Nombres de montes al oriente - Monte de Carabedo (Mestidumbre de 8 pueblos): El Pedroso, El Manzanalon, Vallina del Escribano, Vallina del Agua, Valdepraos, Valdepraines, Los Copetones, La Vallina Honda, Las Raposeras, Los Bedules, La Portilla, La Grameta, La Cueva de la Abadesa.

Nombres de montes al poniente: Valle de Ciñera, La Solana, Valdiárbaro, Fuente Lagarto, San Adrián, Fuente Lobo, La Parra, La Pelona, El Tallar, Vallina del Enguilón, Vallina de los Ramos, Vallina de la Pradera, El Canto de los Morquerines, Vallina de la Cota, Vallina del Pozo, Vallina Derecha, Vallina Grande, Las Cabezeras, Los Bragos, Valdefrera, El Abesedo, Vallina Honda, Vallina del Sestil, Vallina del Escobar, Vadecida, Las Casiellas, El Jugadero Mataforca, Valdemorín, La Cotica, Premejil.

Nombres de tranqujes y puertos en el río Curueño, con los que se regaba en Sopeña: El Puerto del Caño, La Rionda, Los Molinos, La Granja, La Llamosa.

¡Gracias, tío Bernardo! por este legado que fui escuchando de ti, aquella mañana en que ya era tarde para subir al monte a coger té y orégano.
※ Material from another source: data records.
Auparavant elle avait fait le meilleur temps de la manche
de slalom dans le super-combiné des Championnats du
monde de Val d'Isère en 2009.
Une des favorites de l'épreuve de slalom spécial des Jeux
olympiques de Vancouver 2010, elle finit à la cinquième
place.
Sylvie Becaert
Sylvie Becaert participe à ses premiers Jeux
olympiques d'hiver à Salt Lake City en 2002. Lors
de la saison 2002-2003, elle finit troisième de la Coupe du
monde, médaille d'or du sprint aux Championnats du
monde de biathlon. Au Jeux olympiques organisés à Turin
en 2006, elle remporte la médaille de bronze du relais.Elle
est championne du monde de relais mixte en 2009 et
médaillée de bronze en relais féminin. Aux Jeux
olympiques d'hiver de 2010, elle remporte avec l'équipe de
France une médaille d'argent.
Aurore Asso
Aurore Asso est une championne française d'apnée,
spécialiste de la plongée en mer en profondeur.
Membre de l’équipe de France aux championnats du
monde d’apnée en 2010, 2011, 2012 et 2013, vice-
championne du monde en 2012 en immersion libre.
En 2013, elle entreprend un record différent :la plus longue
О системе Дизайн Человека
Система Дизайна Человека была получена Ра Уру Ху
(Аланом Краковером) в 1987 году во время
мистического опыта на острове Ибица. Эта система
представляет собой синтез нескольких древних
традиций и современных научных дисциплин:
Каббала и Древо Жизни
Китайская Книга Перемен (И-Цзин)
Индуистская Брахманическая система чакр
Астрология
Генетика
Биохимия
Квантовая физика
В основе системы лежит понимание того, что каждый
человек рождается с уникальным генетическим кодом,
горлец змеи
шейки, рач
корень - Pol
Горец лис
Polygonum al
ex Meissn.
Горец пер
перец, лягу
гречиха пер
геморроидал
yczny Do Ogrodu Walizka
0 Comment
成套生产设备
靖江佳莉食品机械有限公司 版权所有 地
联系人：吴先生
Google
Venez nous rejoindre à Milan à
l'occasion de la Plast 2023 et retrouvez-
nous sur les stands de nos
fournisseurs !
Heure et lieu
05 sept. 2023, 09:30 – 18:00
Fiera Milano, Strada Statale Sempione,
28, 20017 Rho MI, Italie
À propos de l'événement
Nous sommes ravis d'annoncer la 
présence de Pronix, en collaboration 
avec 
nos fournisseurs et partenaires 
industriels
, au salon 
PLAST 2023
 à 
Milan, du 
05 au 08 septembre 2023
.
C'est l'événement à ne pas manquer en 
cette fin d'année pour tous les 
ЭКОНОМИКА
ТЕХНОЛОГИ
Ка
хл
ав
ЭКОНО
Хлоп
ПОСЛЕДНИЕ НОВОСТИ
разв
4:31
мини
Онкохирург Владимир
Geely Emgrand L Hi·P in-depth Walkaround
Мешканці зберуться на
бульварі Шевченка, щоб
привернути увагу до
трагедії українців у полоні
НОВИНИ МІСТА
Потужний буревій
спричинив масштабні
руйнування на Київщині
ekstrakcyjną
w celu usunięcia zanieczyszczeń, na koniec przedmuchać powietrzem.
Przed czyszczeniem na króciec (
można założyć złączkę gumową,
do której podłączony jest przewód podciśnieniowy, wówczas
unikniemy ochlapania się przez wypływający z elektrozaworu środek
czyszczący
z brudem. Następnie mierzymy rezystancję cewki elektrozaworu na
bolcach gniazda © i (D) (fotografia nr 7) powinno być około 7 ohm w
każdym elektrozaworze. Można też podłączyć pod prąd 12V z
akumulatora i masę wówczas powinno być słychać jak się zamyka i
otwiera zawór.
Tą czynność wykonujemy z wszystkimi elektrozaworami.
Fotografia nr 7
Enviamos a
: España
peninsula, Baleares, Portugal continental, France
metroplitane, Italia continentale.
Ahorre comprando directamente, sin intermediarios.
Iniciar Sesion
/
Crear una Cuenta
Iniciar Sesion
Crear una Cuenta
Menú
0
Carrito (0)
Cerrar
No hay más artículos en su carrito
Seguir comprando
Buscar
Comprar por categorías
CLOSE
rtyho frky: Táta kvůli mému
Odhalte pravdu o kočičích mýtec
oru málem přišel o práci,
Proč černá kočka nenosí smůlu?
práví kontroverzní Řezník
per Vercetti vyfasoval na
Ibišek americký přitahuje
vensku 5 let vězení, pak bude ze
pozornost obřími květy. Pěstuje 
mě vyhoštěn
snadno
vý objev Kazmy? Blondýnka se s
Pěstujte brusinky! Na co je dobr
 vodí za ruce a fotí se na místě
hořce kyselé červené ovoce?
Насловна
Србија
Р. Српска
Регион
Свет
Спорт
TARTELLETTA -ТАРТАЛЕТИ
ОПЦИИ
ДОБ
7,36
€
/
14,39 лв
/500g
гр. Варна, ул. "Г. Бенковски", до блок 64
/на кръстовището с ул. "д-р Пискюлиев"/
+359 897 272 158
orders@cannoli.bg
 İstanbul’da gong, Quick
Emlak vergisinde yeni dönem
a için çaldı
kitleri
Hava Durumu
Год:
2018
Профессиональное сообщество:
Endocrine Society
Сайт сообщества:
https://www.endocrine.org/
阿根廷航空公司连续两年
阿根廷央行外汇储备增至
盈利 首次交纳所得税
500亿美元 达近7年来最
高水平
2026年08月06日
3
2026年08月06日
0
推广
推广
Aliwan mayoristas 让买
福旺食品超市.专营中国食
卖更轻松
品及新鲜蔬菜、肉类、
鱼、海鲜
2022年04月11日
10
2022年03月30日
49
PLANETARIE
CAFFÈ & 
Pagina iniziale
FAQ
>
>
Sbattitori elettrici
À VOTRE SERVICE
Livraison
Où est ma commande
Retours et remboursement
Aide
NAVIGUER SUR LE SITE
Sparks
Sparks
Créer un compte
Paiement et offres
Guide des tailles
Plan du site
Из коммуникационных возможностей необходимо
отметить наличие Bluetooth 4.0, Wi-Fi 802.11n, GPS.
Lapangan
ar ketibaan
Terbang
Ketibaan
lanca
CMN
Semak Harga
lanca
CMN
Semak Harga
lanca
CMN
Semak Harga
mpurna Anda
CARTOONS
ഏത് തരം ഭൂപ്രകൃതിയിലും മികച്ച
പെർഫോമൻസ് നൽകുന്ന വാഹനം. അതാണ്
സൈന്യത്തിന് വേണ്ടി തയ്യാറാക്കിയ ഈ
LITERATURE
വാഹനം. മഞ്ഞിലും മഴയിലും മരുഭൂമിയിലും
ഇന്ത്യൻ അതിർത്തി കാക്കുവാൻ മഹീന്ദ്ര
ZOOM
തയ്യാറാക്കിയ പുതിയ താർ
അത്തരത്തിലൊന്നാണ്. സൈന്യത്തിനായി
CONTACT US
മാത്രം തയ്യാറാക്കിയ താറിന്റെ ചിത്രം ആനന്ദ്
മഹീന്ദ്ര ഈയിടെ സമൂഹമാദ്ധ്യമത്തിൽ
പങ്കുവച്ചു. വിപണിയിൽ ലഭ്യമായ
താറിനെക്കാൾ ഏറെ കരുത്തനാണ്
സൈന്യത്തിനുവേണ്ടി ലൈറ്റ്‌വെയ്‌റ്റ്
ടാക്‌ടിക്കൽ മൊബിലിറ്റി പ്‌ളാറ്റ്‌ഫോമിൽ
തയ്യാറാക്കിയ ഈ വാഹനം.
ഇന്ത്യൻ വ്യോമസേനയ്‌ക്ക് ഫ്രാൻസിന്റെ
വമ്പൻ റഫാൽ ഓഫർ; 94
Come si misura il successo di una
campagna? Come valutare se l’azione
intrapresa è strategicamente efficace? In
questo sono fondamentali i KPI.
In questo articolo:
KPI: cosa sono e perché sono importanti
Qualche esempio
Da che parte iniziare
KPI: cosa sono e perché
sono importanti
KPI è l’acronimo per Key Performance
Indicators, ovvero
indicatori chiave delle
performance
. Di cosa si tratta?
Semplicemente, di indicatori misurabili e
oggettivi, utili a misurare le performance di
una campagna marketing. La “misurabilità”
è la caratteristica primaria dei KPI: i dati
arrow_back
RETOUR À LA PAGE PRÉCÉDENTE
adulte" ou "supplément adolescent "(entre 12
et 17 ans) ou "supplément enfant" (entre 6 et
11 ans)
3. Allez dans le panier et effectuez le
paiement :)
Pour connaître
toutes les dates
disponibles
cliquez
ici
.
Te hice caso, cuando al osucrecer bajé del Valle de Ciñera arreando las vacas; siguiendo tu consejo, de ceba les escaché en los pesebres unas cepas de urz, rociadas con un poco de sal, harina de salvado y alfalfa. Y mientras mis padres ordeñaban las vacas, yo de pie en medio de la cuadra les iba leyendo a la luz de un farol de aceite colgado de una vieja viga, lo que podría ser el título de mi primer poema: ¡Cultivad los nombres! que no nos pisoteen la memoria. ¡Cultivad los nombres!